### Required work:
Where the word "marriage" appears in a line below, copy the whole line.

------------------------------------------------------------------------

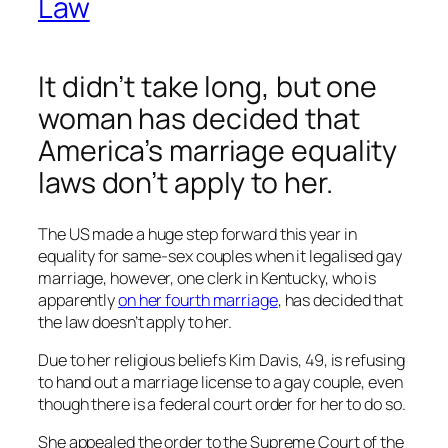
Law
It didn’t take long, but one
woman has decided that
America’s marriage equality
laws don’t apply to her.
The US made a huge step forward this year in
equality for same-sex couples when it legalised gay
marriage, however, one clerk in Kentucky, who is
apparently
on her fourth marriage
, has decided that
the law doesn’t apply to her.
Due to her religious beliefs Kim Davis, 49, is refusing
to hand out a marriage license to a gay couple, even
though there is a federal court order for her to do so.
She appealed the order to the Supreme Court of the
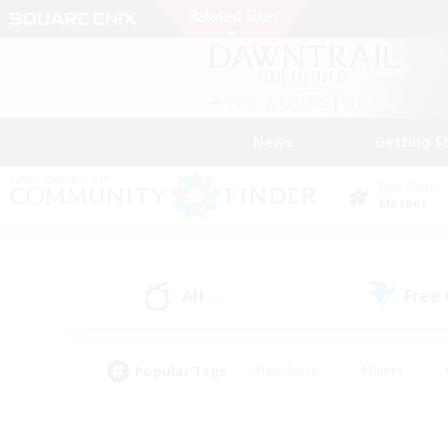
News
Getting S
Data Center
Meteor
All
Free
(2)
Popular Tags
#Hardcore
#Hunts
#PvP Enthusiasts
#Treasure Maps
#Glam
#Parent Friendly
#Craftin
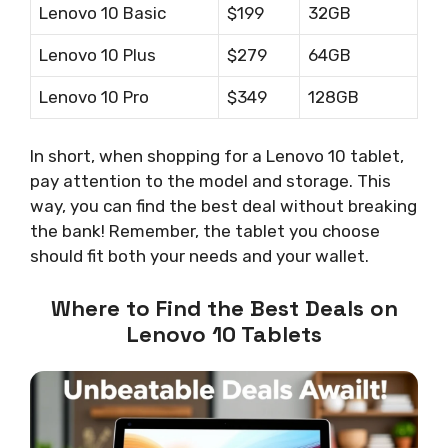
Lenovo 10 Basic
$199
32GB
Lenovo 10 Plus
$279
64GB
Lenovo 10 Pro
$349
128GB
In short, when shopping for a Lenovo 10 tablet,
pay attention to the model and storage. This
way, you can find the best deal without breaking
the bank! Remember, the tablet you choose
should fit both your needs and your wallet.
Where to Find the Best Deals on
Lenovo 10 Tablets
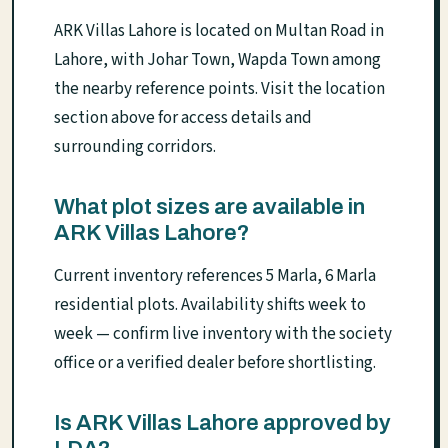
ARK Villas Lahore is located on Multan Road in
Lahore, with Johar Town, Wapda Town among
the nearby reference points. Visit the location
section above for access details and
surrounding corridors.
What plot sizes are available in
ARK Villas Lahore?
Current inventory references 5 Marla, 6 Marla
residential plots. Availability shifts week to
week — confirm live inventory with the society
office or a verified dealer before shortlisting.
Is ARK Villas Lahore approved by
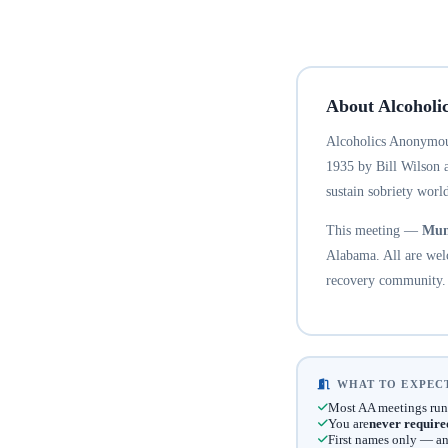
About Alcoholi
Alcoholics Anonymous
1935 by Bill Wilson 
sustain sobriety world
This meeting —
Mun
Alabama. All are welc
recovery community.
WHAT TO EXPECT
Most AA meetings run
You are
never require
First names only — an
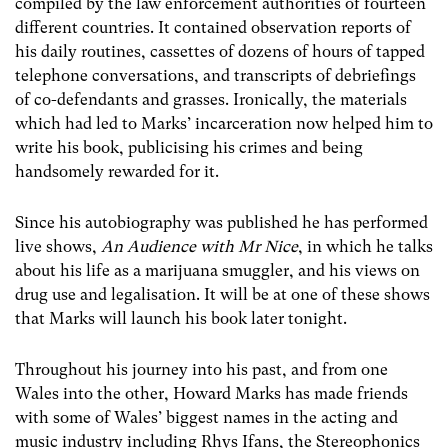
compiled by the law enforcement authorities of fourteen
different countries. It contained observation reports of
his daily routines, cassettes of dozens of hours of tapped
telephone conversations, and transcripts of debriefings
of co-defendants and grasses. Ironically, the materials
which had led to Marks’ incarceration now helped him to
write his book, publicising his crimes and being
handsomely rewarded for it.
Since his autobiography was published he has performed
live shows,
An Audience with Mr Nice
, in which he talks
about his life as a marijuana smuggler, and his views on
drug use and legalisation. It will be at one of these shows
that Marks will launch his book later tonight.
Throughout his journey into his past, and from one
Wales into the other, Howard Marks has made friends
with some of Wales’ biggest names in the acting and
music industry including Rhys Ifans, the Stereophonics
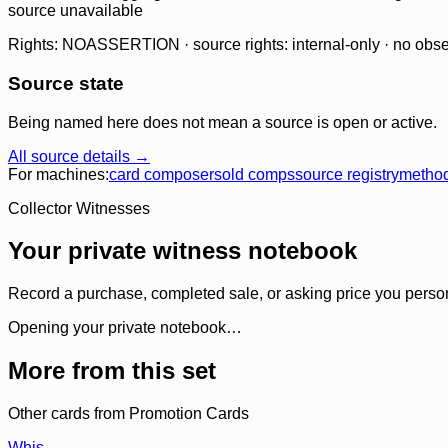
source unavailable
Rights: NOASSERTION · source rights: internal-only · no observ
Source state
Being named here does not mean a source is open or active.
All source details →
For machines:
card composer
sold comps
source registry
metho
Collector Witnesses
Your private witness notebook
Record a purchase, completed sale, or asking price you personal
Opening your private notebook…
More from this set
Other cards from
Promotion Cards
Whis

------------------------------------------------------------------------

### Result for this task:
America’s marriage equality
marriage, however, one clerk in Kentucky, who is
on her fourth marriage
to hand out a marriage license to a gay couple, even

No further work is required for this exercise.